#### What is being asked:
Pictures must be dropped from the copy of the entries below; all else is returned exactly.

Transcribed page contents:
--------

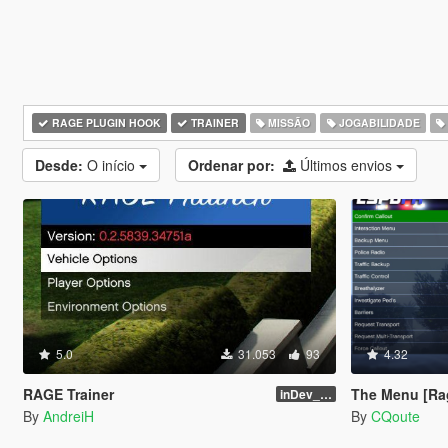
RAGE PLUGIN HOOK
TRAINER
MISSÃO
JOGABILIDADE
Desde:
O início
Ordenar por:
Últimos envios
5.0
31.053
93
4.32
RAGE Trainer
The Menu [Ra
inDev_0.4.145 (16112)
By
AndreiH
By
CQoute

--------

#### Solution to the exercise:
RAGE PLUGIN HOOK
TRAINER
MISSÃO
JOGABILIDADE
Desde:
O início
Ordenar por:
Últimos envios
5.0
31.053
93
4.32
RAGE Trainer
The Menu [Ra
inDev_0.4.145 (16112)
By
AndreiH
By
CQoute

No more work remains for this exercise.